Страх, тот первобытный, леденящий душу страх первой встречи, не исчез. Нет. Он лишь мутировал, как болезнетворный микроб, обретя новые, изощренные формы. Теперь это был страх-предвкушение, страх-жажду, страх-сладострастие. Каждый скрип половицы, каждый шорох в печной трубе заставлял ее сердце, это перепуганное животное в клетке груди, биться с бешеной силой. Она прислушивалась, вглядывалась в сумеречные углы, пока глаза не начинали болеть, как от едкого дыма. И запах... этот проклятый, сладковато-васильковый запах тления теперь жил в ней постоянно, как вторая кровь, как невыводимый аромат духов, въевшийся в кожу навсегда.
Он являлся не каждую ночь. Его визиты были подобны редким, изысканно-жестоким ударам бича по истерзанной душе. Иногда - лишь намек: холодное дуновение в затылок, когда никого нет рядом; тень, мелькнувшая краем глаза с неестественной скоростью; шепот ее имени, "Прасковьюшка...", произнесенный на ухо голосом, похожим на шелест сухих листьев по могильной плите. Эти намеки сводили с ума, доводили до истерики, заставляя ее метаться по горнице, как зверя в тесной клетке.

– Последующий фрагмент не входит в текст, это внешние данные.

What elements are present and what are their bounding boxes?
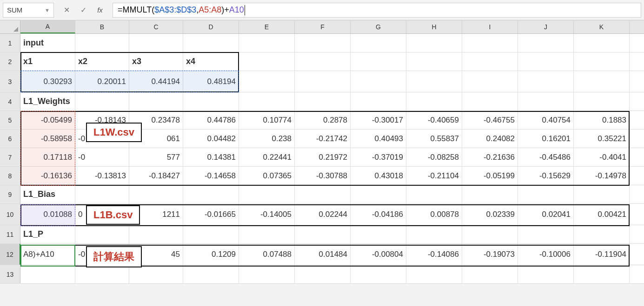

А потом... приходил и Он. Сам. Во плоти, что ли? Или в той субстанции, что заменяла плоть в его мире. Являлся не из двери, не из окна. Он "конденсировался" из самой тьмы, из густеющего воздуха, как роса на паутине. Сначала - лишь усики холода, ползущие по коже. Потом - сгущение мрака в углу, принимающее очертания. И наконец - Он. Алексей. Лешенька. Высокий, бледный, с темно-русыми волосами - живыми, казалось, змеями, струящимися по плечам. Его глаза - две бездонные пропасти, где мерцали отражения звезд, которых не было на небе Морозовки. И улыбка... Все та же. Сахар смерти на устах самоубийцы.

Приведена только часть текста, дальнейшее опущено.